Major student loan forgiveness program could end: What are your options?
The U.S. Department of Education plans to end a student loan debt forgiveness program used by millions of Americans.
The feds said Dec. 9 that they had reached a proposed court settlement to kill the Saving on a Valuable Education (SAVE) debt relief program.
If approved by the court, about 7 million borrowers would need to move to other repayment plans.
SAVE has been controversial since it was first announced by President Joe Biden’s administration.

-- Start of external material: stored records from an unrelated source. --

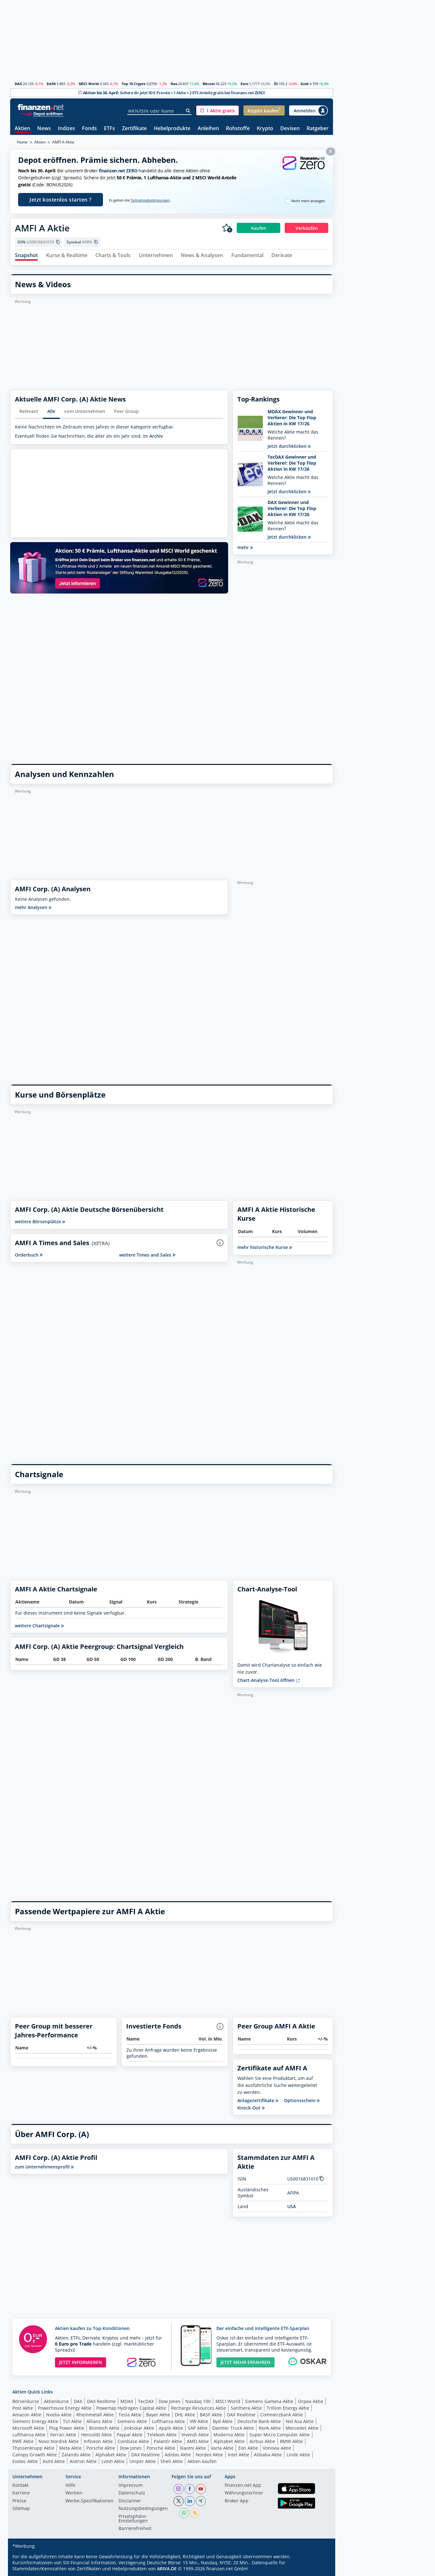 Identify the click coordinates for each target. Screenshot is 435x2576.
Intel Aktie (238, 2455)
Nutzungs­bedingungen (143, 2508)
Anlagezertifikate (257, 2100)
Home (22, 142)
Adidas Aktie (178, 2455)
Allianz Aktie (99, 2421)
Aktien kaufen (202, 2461)
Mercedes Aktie (302, 2428)
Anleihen (208, 129)
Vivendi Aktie (195, 2435)
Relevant (28, 411)
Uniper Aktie (142, 2461)
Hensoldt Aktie (96, 2435)
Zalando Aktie (76, 2455)
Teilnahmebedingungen (150, 200)
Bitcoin (209, 83)
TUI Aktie (72, 2421)
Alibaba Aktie (268, 2455)
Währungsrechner (244, 2493)
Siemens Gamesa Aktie (269, 2401)
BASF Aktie (211, 2415)
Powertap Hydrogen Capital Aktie (131, 2408)
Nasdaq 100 (198, 2401)
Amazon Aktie (26, 2415)
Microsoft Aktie (28, 2428)
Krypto (265, 129)
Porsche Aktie (100, 2448)
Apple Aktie (171, 2428)
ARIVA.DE (167, 2569)
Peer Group (126, 411)
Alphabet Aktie (229, 2441)
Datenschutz (132, 2493)
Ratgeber (318, 129)
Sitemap (21, 2508)
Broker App (236, 2501)
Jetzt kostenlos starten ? (61, 199)
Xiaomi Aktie (193, 2448)
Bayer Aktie (158, 2415)
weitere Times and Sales (147, 1255)
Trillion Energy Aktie (288, 2408)
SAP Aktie (197, 2428)
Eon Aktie (248, 2448)
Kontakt (20, 2485)
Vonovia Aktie (277, 2448)
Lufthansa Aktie (168, 2421)
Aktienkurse (56, 2401)
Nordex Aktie (209, 2455)
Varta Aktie (222, 2448)
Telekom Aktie (162, 2435)
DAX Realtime (101, 2401)
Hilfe (70, 2485)
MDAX (126, 2401)
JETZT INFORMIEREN (80, 2362)
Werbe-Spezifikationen (89, 2501)
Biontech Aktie (104, 2428)
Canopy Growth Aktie (34, 2455)
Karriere (21, 2493)
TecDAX (146, 2401)
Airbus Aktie (262, 2441)
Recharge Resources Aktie (198, 2408)
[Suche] (188, 111)
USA (291, 2206)
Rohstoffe (238, 129)
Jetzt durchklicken (289, 446)
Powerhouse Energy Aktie (65, 2408)
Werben (73, 2493)
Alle (51, 411)
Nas (174, 83)
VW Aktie (199, 2421)
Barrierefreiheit (135, 2528)
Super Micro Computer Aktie (279, 2435)
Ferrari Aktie (63, 2435)
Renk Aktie (270, 2428)
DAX (18, 83)
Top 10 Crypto (134, 83)
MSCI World (89, 83)
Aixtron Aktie (83, 2461)
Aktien (22, 129)
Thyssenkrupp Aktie (33, 2448)
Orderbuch (29, 1255)
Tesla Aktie (130, 2415)
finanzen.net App (243, 2485)
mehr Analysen (33, 907)
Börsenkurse (25, 2401)
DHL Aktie (185, 2415)
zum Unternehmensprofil (44, 2167)
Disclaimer (130, 2501)
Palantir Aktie (168, 2441)
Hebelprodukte (172, 129)
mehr (245, 547)
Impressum (131, 2485)
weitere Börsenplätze (40, 1221)
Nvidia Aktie (58, 2415)
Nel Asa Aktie (300, 2421)
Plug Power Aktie (66, 2428)
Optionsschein (302, 2100)
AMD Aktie (198, 2441)
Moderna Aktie (229, 2435)
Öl (276, 83)
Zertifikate (134, 129)
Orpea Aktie (310, 2401)
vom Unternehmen (84, 411)
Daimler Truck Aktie (233, 2428)
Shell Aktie (171, 2461)
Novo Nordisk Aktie (58, 2441)
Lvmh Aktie (113, 2461)
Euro (244, 83)
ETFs (109, 129)
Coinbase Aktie (133, 2441)
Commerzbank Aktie (281, 2415)
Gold (305, 83)
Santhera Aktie (246, 2408)
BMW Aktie (291, 2441)
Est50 (51, 83)
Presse (19, 2501)
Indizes (66, 129)
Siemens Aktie (132, 2421)
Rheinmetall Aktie (95, 2415)
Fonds (89, 129)
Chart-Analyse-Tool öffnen (268, 1680)
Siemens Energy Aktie (35, 2421)
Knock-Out (251, 2107)
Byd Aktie (223, 2421)
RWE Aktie (23, 2441)
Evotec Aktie (25, 2461)
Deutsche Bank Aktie (259, 2421)
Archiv (156, 436)
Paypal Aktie (129, 2435)
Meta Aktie (70, 2448)
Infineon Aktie (98, 2441)
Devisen (290, 129)
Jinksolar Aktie (139, 2428)
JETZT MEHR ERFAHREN (245, 2362)
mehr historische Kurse (264, 1247)
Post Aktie (22, 2408)
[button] (217, 110)
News (44, 129)
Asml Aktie (54, 2461)
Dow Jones (169, 2401)
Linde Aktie (298, 2455)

A group of Republican-led states, including Alabama, sued to halt the plan.
“Without congressional authorization, the Biden Administration misled millions of borrowers into the illegal SAVE Plan with false promises of artificially low monthly payments – oftentimes as low as $0 – and a short timeline to student loan ‘forgiveness,’” the Education Department said in a news release. “The SAVE Plan would have cost taxpayers, many of whom did not attend college or already repaid their student loans, more than $342 billion over ten years.”
About 115,900 Alabamians are enrolled in SAVE, according to a 2024 news release.
What happens to my SAVE plan?
Current borrowers will be moved to “legal repayment plans,” according to the Education Department. For more information, students should go to the Office of Federal Student Aid’s loan simulator site.
Interest rate accrual resumed in August for SAVE borrowers who had forbearance.
“The Department will begin direct outreach to impacted borrowers to provide guidance about how to repay their student loans in the coming weeks,” the Education Department said in the news release.
The SAVE plan will not accept any more new applications.
Will there be a new loan forgiveness program?
In 2026, the federal government plans to roll out the Repayment Assistance Plan. This was created in 2025 through Trump’s One Big Beautiful Bill.
The Office of Federal Student Aid has not yet publicized details about the plan.
Who used SAVE?
SAVE was supposed to clean up lots of problems in federal loan forgiveness programs. It was also really generous (according to people who sued to block it, way too generous). Some low-income borrowers could pay as little as $0 toward federal student loans.
Students who owed $12,000 or less would have their debt forgiven if they made payments for about 10 years.
Nationally, 414,000 people had $5.5 billion in loans forgiven under the program.
Biden also wanted to forgive up to $20,000 in loans for 40 million people, but the Supreme Court blocked that plan in 2023.
What else is changing?
The Education Department made several changes in 2025 to student financial aid, including cancelling the Grad PLUS loan program, reducing graduate student loans and adjusting requirements for public service loan forgiveness.